__Problem requirements__:
A stretch of the entries below is to be set down exactly, running from the line with "epicko, dwukrotnie demolując" through the line with "przeszkodom stawić będzie", both included, and no other line.

__Supplied entries__:
══════════════════════════════

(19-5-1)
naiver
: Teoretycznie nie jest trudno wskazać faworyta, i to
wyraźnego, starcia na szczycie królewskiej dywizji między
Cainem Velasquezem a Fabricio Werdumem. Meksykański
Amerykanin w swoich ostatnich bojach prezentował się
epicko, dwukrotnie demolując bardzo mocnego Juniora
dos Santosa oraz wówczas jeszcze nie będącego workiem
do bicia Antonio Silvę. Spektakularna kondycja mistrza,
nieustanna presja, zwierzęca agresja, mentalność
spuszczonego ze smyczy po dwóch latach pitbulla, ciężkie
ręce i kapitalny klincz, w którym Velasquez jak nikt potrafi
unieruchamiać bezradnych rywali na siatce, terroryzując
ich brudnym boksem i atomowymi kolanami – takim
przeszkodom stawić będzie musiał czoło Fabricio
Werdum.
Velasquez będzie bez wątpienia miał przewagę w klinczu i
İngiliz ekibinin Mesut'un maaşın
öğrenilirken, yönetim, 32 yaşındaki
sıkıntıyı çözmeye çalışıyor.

══════════════════════════════

__Written solution__:
epicko, dwukrotnie demolując bardzo mocnego Juniora
dos Santosa oraz wówczas jeszcze nie będącego workiem
do bicia Antonio Silvę. Spektakularna kondycja mistrza,
nieustanna presja, zwierzęca agresja, mentalność
spuszczonego ze smyczy po dwóch latach pitbulla, ciężkie
ręce i kapitalny klincz, w którym Velasquez jak nikt potrafi
unieruchamiać bezradnych rywali na siatce, terroryzując
ich brudnym boksem i atomowymi kolanami – takim
przeszkodom stawić będzie musiał czoło Fabricio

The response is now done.